By Prince Acquah / Victoria Agyemang
Cape Coast, Aug. 3, GNA – Professor Ishmael Mensah, a Professor of Tourism and Hospitality Management, has called for the establishment of a Beach Authority to protect and sustainably manage the country’s beaches and coasts.
He said the Authority would oversee of sanitation, quality of beaches, and fight haphazard structural development, sand winning, and other destructive activities along the coast to make Ghana more competitive in the coastal tourism industry.
Prof Mensah, with the Department of Hospitality and Tourism Management, University of Cape Coast (UCC), made the call when he delivered his professorial inaugural lecture on Wednesday on the theme: “Evolution of Coastal Tourism in Ghana, Paradise Found, Paradise Lost, or Paradise Regained?”
Furthermore, he pressed for a specific legislation that would be punitive enough to deter people from destroying the coastal environment and making them unattractive for tourism.
Acknowledging existence of general laws on environmental management, he said there was the need for a special law, maintaining that the Beach Obstruction Ordinance which was amended in 1951 was too old to deal with contemporary challenges.
The professor observed that coastal tourism had become the focus of the global tourism industry, making it the fastest growing industry in the sector.
In view of that, he said it was critical for Ghana to diversify its tourism attraction base, insisting that it was not enough to have castles and national parks.
He noted that the industry thrived on the attractiveness of the beaches which was dependent on the quality and calmness of the water, sanitation, a sense of awe, among other qualities.
But in Ghana, Prof Mensah observed that a lot of the beaches were filthy, polluted and degraded through sand winning, open defecation, among other activities.
He added that the country was losing an alarming 1.12 metres of its 560-kilometre coastal stretch annually through the same destructive activities, which had resulted in the loss of vegetation and erosion along the beaches.
“There are unauthorised beach facilities springing up everywhere and most of these facilities do not have parking lots, urinals, toilets, and other important amenities. Some of the beaches don’t even have lifeguards and so it is dangerous to go there and swim,” he said.
Prof Mensah thus stressed the need to make a conscious effort to make Ghana’s beaches attractive to tourists for the country to benefit from the industry.
“Just as we have the Forestry Commission that has helped us to protect some of our forests, we also need to set up a coastal or beach authority to protect certain portions of the beach and ensure that people don’t go there and mine for sand, dump rubbish and defecate over there,” he maintained.
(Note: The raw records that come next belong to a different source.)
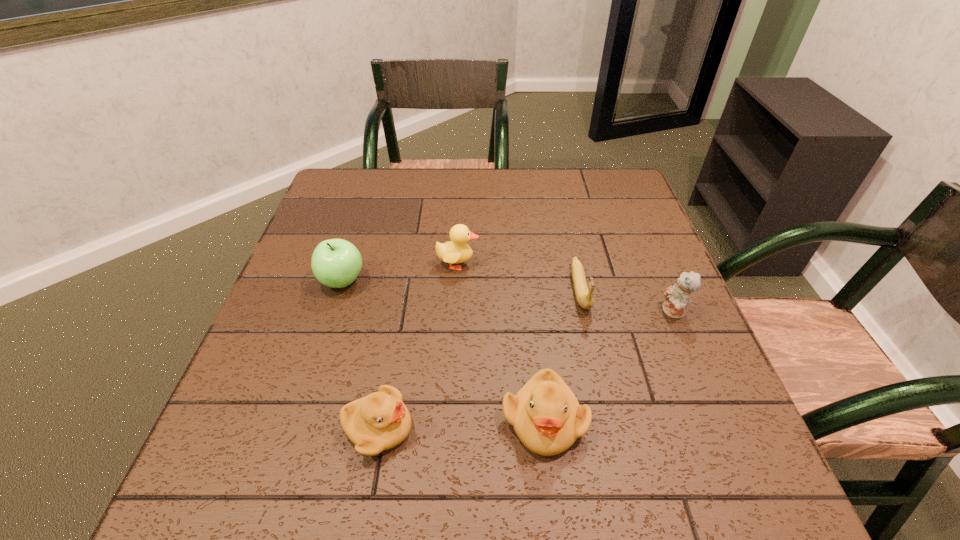 Identify the location of free space located 0.100m at the stem of the banana. (595, 356).

At what (x,y) coordinates should I click in order to perform the action: click on free space located on the right of the apple. Please return your answer as a coordinate pair (x, y). The width and height of the screenshot is (960, 540). Looking at the image, I should click on (450, 281).

Find the location of `free spot located 0.070m on the front-facing side of the teddy bear`. free spot located 0.070m on the front-facing side of the teddy bear is located at coordinates (630, 312).

Where is `vacant space situated 0.300m on the front-facing side of the teddy bear`? This screenshot has height=540, width=960. vacant space situated 0.300m on the front-facing side of the teddy bear is located at coordinates (525, 312).

This screenshot has height=540, width=960. In order to click on vacant space located 0.340m on the front-facing side of the teddy bear in this screenshot , I will do `click(507, 312)`.

You are a GUI agent. You are given a task and a screenshot of the screen. Output one action in this format:
    pyautogui.click(x=<x>, y=<y>)
    Task: Click on the object that is at the left edge
    
    Given the screenshot: What is the action you would take?
    pyautogui.click(x=336, y=263)

At what (x,y) coordinates should I click in order to perform the action: click on object that is at the right edge. Please return your answer as a coordinate pair (x, y). Looking at the image, I should click on (677, 297).

In the image, there is a desktop. At what (x,y) coordinates should I click in order to perform the action: click on free region at the far edge. Please return your answer as a coordinate pair (x, y). This screenshot has width=960, height=540. Looking at the image, I should click on (514, 183).

You are a GUI agent. You are given a task and a screenshot of the screen. Output one action in this format:
    pyautogui.click(x=<x>, y=<y>)
    Task: Click on the vacant space at the near edge of the desktop
    This screenshot has width=960, height=540.
    Given the screenshot: What is the action you would take?
    pyautogui.click(x=633, y=401)

At what (x,y) coordinates should I click in order to perform the action: click on vacant space at the left edge. Please return your answer as a coordinate pair (x, y). Image resolution: width=960 pixels, height=540 pixels. Looking at the image, I should click on (351, 240).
“Legislation is not enough that is why we need an Authority,” he stressed.
The tourism professor further intimated that there must be measures put in place to protect the beach from further erosion through engineering.
“Construction of sea defence walls is good, but should all our beaches be constructed with rocky sea defence walls?
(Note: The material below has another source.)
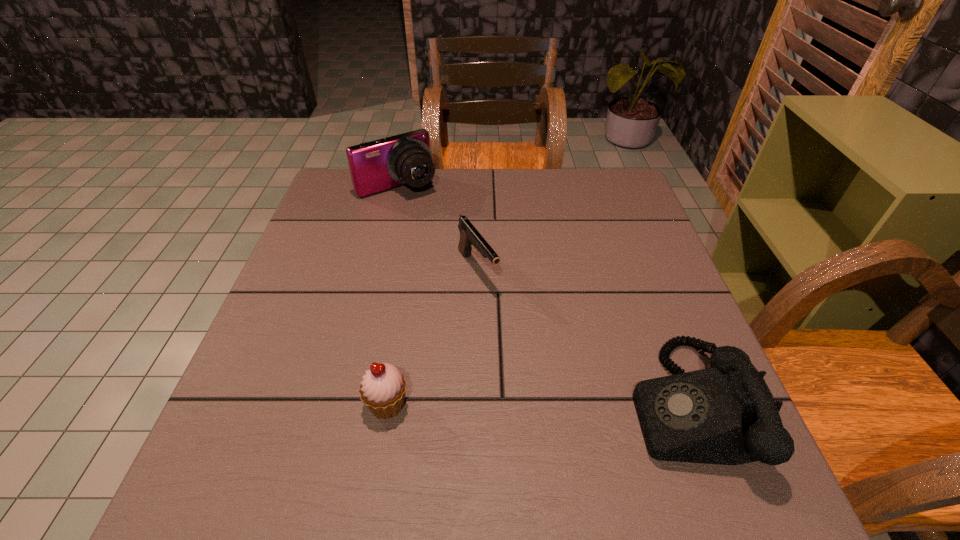 Where is `vacant spot on the desktop that is between the cupcake and the telephone and is positioned at the muzzle of the second object from right to left`? vacant spot on the desktop that is between the cupcake and the telephone and is positioned at the muzzle of the second object from right to left is located at coordinates (579, 404).

This screenshot has width=960, height=540. I want to click on vacant space on the desktop that is between the cupcake and the telephone and is positioned on the front-facing side of the farthest object, so click(572, 404). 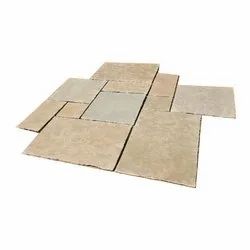 At what (x,y) coordinates should I click in order to perform the action: click on large sized tiles. Please return your answer as a coordinate pair (x, y). The image size is (250, 250). Looking at the image, I should click on (160, 164), (85, 141).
“For certain aspects of the beach, we could import sand from other parts of the country to fill up and widen the areas that are used for recreational purposes,” he proposed.
Prof Mensah said because the destructive acts along the coasts were perpetrated by the people in the community, it was important to educate and involve them to know the importance of tourism and have them feel the benefit of it.
“If we involve them, then they will have the sense of ownership and would want to help safeguard the beach,” he noted.